- [To do]
Each line of the records containing "Building" is to be copied out and returned.

(Page-level text extractions)
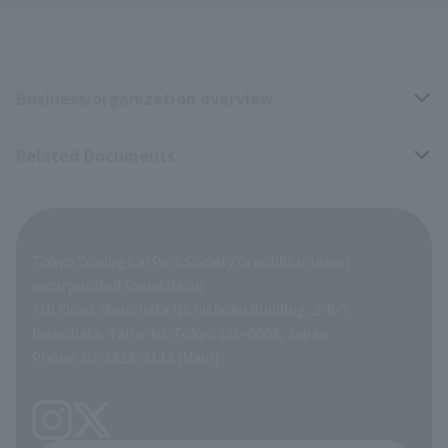
Business/organization overview
Related Documents
Business overview
Organization overview
Business-related materials
Tokyo Zoological Park Society (a public interest
List of Directors
Financial documents
incorporated foundation)
7th Floor, Ikenohata Nichishoku Building, 2-9-7
A Brief History
Ikenohata, Taito-ku, Tokyo 110-0008, Japan
Contract Information
Phone: 03-3828-2143 (Main)
articles of incorporation
Links
inquiry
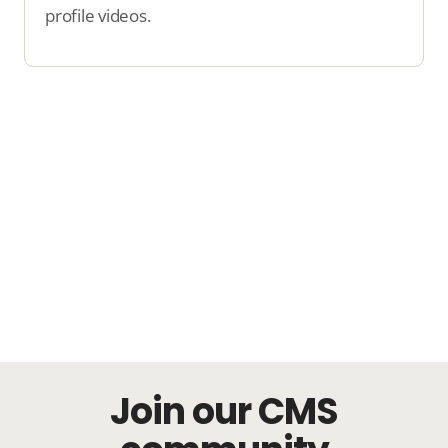
profile videos.
Join our CMS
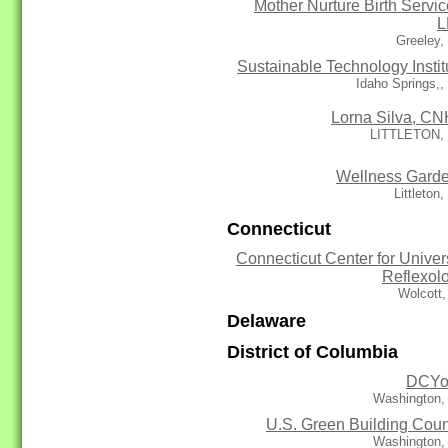
Mother Nurture Birth Servic
L
Greeley,
Sustainable Technology Instit
Idaho Springs,
Lorna Silva, C
LITTLETON,
Wellness Gard
Littleton
Connecticut
Connecticut Center for Univer
Reflexol
Wolcott
Delaware
District of Columbia
DCYo
Washington,
U.S. Green Building Coun
Washington,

- [Result below]
7th Floor, Ikenohata Nichishoku Building, 2-9-7
U.S. Green Building Coun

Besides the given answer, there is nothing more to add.